» **Exercise instructions**: Gather all lines in the records below that include the word "वदवन".

(Dataset excerpts)
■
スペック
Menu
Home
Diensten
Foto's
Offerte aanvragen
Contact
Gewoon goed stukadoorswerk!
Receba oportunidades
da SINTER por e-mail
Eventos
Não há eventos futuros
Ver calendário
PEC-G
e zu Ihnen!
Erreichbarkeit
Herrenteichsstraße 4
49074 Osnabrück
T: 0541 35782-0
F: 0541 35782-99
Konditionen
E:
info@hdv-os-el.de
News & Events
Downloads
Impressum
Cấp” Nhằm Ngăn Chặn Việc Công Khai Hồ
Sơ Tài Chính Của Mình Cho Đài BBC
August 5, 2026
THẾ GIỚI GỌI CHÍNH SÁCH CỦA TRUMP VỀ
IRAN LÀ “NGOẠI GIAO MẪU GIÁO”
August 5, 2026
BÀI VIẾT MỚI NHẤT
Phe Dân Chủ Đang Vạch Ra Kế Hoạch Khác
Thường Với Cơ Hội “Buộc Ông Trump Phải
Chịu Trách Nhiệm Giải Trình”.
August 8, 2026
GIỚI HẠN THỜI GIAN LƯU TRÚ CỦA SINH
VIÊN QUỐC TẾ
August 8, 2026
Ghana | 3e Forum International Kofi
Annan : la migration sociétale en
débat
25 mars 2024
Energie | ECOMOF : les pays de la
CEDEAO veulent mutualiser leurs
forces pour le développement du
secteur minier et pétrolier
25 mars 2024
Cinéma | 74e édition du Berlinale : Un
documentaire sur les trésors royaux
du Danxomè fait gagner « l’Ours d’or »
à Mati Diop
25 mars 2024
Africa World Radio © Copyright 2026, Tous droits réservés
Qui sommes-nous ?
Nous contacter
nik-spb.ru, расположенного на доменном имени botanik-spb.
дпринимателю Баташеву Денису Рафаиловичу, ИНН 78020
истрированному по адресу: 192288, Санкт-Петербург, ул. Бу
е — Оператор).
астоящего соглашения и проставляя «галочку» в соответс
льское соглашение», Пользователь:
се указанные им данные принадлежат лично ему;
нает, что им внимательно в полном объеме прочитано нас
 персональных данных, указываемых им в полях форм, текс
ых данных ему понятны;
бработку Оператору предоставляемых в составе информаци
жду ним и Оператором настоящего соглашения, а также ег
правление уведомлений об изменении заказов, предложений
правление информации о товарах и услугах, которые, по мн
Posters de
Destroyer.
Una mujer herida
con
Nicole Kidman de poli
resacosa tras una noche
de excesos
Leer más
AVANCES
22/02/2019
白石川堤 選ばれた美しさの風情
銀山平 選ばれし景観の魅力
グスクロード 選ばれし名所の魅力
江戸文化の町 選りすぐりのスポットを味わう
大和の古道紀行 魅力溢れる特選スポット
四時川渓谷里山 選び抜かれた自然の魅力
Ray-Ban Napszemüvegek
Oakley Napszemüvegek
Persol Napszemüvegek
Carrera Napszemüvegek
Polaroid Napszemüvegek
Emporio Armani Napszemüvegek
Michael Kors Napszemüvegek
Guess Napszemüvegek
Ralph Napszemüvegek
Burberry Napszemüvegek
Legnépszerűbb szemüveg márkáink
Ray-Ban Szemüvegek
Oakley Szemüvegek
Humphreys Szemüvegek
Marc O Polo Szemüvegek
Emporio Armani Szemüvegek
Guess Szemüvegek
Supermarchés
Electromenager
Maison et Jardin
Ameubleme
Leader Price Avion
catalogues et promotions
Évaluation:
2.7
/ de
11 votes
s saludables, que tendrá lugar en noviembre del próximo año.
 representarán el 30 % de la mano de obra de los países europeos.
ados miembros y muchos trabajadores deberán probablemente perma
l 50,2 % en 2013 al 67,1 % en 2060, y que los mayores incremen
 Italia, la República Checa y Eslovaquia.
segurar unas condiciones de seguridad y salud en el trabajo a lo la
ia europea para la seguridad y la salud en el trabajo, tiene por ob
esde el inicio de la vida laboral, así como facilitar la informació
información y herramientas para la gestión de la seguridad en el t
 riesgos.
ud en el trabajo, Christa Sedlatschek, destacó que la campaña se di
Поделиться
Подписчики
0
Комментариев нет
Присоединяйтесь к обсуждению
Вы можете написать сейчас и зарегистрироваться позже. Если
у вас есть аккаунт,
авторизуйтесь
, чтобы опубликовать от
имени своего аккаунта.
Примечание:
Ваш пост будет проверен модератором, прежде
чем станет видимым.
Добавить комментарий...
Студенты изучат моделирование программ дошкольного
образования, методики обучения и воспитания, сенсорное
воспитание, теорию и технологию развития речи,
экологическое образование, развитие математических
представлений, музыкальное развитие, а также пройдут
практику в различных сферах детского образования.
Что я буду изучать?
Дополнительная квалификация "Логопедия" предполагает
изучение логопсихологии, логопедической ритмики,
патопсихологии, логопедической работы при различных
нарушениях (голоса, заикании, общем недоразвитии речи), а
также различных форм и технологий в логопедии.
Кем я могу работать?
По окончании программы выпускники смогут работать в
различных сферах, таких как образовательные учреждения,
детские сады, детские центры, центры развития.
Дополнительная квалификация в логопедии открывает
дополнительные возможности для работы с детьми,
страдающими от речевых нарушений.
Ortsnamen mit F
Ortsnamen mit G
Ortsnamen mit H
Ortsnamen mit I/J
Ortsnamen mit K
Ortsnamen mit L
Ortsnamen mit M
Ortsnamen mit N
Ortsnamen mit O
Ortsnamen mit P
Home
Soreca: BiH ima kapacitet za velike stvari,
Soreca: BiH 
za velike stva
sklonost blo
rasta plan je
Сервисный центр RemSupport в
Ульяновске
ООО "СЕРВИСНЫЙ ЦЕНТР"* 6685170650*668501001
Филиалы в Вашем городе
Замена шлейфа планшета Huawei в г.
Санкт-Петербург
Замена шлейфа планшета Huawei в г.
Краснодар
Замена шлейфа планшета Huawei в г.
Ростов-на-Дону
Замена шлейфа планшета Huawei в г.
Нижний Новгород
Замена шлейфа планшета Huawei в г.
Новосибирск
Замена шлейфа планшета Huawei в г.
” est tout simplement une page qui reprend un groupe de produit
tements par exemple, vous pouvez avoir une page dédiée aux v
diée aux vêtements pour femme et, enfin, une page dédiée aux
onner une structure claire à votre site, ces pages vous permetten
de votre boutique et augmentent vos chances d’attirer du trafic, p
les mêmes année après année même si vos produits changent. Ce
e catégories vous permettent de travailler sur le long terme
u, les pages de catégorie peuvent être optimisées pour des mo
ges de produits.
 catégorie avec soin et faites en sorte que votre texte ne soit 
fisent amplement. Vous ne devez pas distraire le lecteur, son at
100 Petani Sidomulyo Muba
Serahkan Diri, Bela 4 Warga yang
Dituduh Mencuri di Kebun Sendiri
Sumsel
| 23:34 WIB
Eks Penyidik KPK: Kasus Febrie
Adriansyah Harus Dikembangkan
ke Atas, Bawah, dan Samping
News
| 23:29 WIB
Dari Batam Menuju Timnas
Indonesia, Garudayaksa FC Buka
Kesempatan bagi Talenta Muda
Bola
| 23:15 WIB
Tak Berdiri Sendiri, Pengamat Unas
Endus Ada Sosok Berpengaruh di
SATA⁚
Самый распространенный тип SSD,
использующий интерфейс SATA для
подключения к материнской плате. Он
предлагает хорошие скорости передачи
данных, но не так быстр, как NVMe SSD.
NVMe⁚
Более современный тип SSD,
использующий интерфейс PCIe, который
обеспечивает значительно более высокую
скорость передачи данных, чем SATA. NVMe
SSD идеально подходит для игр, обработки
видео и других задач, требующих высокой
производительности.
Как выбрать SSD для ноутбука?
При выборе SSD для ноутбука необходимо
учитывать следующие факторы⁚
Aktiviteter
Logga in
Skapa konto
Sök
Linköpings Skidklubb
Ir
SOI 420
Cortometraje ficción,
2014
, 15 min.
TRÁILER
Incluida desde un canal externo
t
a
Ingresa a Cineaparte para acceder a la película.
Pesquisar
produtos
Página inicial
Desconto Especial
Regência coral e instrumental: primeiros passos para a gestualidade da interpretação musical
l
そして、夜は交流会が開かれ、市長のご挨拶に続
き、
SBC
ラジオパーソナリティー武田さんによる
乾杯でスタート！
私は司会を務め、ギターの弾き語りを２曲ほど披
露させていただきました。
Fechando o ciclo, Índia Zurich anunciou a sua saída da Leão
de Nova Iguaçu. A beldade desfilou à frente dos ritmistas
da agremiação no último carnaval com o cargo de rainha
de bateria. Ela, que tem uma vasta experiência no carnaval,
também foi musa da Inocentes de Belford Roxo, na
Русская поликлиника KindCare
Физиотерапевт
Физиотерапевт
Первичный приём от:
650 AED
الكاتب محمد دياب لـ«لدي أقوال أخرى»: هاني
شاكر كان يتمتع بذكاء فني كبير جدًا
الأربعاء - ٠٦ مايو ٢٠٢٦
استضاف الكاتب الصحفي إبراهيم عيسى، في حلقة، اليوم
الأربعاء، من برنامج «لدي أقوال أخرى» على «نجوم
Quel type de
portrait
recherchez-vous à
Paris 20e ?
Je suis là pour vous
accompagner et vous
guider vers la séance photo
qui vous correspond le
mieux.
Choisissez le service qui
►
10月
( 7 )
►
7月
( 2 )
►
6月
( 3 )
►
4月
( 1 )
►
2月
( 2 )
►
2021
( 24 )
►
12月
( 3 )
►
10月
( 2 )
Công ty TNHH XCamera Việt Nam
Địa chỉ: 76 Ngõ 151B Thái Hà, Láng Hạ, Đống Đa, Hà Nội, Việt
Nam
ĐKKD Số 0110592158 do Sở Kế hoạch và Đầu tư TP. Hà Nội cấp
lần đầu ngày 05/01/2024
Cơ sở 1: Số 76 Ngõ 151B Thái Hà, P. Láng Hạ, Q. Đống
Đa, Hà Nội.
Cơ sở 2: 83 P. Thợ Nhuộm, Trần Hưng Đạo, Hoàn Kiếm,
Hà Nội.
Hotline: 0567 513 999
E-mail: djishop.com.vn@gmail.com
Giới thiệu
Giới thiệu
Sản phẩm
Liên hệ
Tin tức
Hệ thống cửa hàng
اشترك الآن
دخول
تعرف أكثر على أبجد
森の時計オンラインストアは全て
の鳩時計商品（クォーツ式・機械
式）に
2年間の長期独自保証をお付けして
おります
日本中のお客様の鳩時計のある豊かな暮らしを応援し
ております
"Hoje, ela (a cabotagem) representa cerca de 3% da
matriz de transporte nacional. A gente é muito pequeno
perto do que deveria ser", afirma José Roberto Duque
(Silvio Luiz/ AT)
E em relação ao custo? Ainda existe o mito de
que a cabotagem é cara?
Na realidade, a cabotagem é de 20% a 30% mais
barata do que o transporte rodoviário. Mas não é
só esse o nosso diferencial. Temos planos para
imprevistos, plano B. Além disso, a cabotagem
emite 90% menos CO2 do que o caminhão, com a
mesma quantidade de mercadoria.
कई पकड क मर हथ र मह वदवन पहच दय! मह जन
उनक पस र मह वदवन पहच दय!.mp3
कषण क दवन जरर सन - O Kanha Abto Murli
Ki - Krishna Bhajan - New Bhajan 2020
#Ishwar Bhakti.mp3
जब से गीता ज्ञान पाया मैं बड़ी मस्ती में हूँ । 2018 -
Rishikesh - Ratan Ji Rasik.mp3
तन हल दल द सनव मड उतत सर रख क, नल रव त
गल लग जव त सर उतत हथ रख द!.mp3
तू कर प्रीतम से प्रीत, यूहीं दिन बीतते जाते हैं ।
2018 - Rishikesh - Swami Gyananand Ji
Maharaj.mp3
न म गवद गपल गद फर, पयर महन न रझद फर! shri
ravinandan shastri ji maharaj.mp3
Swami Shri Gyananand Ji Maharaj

» **Answer section**:
कई पकड क मर हथ र मह वदवन पहच दय! मह जन
उनक पस र मह वदवन पहच दय!.mp3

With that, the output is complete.